Input records
= = = = =
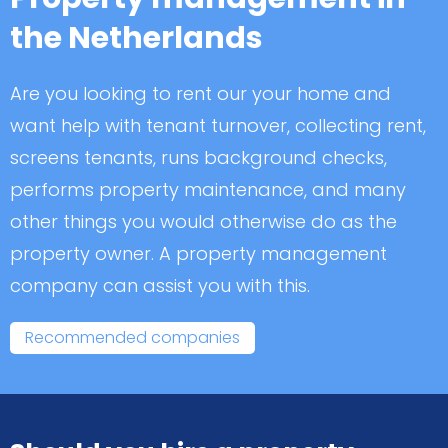
the Netherlands
Are you looking to rent our your home and
want help with tenant turnover, collecting rent,
screens tenants, runs background checks,
performs property maintenance, and many
other things you would otherwise do as the
property owner. A property management
company can assist you with this.
Recommended companies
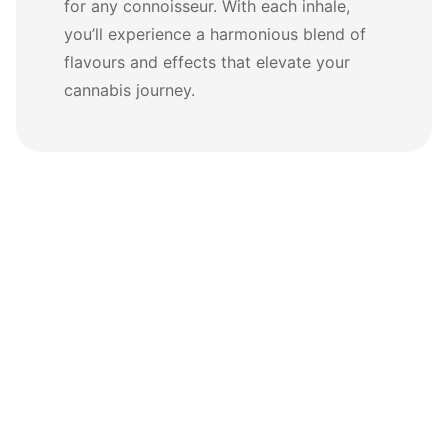
for any connoisseur. With each inhale,
you’ll experience a harmonious blend of
flavours and effects that elevate your
cannabis journey.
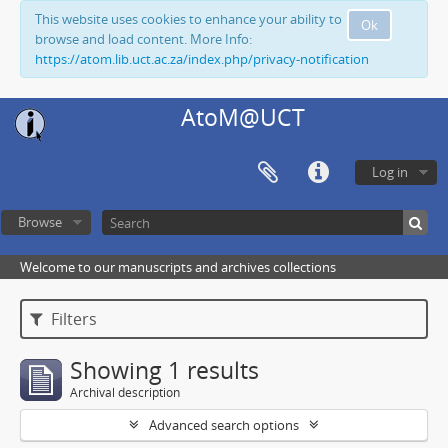
This website uses cookies to enhance your ability to
Ok
browse and load content. More Info:
https://atom.lib.uct.ac.za/index.php/privacy-notification
AtoM@UCT
Log in
Browse
Welcome to our manuscripts and archives collections
Filters
Showing 1 results
Archival description
Advanced search options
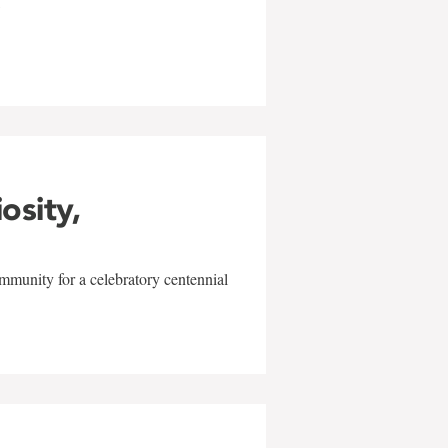
w
iosity,
mmunity for a celebratory centennial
= = = = =
Exercise description
Give again exactly the lines from the one that contains "property owner. A property management" through the end of the material, both ends included, omitting the pictures.

Expected answer
property owner. A property management
company can assist you with this.
Recommended companies
for any connoisseur. With each inhale,
you’ll experience a harmonious blend of
flavours and effects that elevate your
cannabis journey.
This website uses cookies to enhance your ability to
Ok
browse and load content. More Info:
https://atom.lib.uct.ac.za/index.php/privacy-notification
AtoM@UCT
Log in
Browse
Welcome to our manuscripts and archives collections
Filters
Showing 1 results
Archival description
Advanced search options
w
iosity,
mmunity for a celebratory centennial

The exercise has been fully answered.